### What to do
Retype the full set of records. Keep every character identical.

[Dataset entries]
· · · ·

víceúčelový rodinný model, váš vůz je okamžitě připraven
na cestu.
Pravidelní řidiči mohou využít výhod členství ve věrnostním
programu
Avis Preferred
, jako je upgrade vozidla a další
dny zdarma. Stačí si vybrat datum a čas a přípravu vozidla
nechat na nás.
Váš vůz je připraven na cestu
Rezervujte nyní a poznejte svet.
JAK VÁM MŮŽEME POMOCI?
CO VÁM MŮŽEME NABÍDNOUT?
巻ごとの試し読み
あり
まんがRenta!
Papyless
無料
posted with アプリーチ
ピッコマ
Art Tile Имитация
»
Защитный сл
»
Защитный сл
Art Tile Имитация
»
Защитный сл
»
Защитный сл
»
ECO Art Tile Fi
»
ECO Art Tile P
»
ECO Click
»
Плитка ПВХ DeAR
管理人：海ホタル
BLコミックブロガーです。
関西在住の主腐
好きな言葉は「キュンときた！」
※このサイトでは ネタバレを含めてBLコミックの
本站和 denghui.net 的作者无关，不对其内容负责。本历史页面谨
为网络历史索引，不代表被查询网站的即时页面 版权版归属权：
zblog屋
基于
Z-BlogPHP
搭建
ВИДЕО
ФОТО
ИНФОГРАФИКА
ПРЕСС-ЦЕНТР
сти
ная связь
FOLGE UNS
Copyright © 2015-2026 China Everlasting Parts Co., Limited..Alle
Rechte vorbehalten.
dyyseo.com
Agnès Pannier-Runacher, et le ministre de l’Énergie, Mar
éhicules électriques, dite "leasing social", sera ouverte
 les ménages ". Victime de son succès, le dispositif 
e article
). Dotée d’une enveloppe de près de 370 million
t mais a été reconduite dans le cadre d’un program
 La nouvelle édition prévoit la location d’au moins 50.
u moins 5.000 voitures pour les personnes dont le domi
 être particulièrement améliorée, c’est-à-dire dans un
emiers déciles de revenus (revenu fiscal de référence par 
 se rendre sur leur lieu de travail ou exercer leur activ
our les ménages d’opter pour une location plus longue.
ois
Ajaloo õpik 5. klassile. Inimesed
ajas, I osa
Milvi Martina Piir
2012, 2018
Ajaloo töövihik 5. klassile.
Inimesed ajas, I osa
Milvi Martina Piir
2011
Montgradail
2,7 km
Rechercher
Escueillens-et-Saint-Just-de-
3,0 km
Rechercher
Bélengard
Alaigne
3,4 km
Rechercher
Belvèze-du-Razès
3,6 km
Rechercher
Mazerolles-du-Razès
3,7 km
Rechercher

· · · ·

### Output below
víceúčelový rodinný model, váš vůz je okamžitě připraven
na cestu.
Pravidelní řidiči mohou využít výhod členství ve věrnostním
programu
Avis Preferred
, jako je upgrade vozidla a další
dny zdarma. Stačí si vybrat datum a čas a přípravu vozidla
nechat na nás.
Váš vůz je připraven na cestu
Rezervujte nyní a poznejte svet.
JAK VÁM MŮŽEME POMOCI?
CO VÁM MŮŽEME NABÍDNOUT?
巻ごとの試し読み
あり
まんがRenta!
Papyless
無料
posted with アプリーチ
ピッコマ
Art Tile Имитация
»
Защитный сл
»
Защитный сл
Art Tile Имитация
»
Защитный сл
»
Защитный сл
»
ECO Art Tile Fi
»
ECO Art Tile P
»
ECO Click
»
Плитка ПВХ DeAR
管理人：海ホタル
BLコミックブロガーです。
関西在住の主腐
好きな言葉は「キュンときた！」
※このサイトでは ネタバレを含めてBLコミックの
本站和 denghui.net 的作者无关，不对其内容负责。本历史页面谨
为网络历史索引，不代表被查询网站的即时页面 版权版归属权：
zblog屋
基于
Z-BlogPHP
搭建
ВИДЕО
ФОТО
ИНФОГРАФИКА
ПРЕСС-ЦЕНТР
сти
ная связь
FOLGE UNS
Copyright © 2015-2026 China Everlasting Parts Co., Limited..Alle
Rechte vorbehalten.
dyyseo.com
Agnès Pannier-Runacher, et le ministre de l’Énergie, Mar
éhicules électriques, dite "leasing social", sera ouverte
 les ménages ". Victime de son succès, le dispositif 
e article
). Dotée d’une enveloppe de près de 370 million
t mais a été reconduite dans le cadre d’un program
 La nouvelle édition prévoit la location d’au moins 50.
u moins 5.000 voitures pour les personnes dont le domi
 être particulièrement améliorée, c’est-à-dire dans un
emiers déciles de revenus (revenu fiscal de référence par 
 se rendre sur leur lieu de travail ou exercer leur activ
our les ménages d’opter pour une location plus longue.
ois
Ajaloo õpik 5. klassile. Inimesed
ajas, I osa
Milvi Martina Piir
2012, 2018
Ajaloo töövihik 5. klassile.
Inimesed ajas, I osa
Milvi Martina Piir
2011
Montgradail
2,7 km
Rechercher
Escueillens-et-Saint-Just-de-
3,0 km
Rechercher
Bélengard
Alaigne
3,4 km
Rechercher
Belvèze-du-Razès
3,6 km
Rechercher
Mazerolles-du-Razès
3,7 km
Rechercher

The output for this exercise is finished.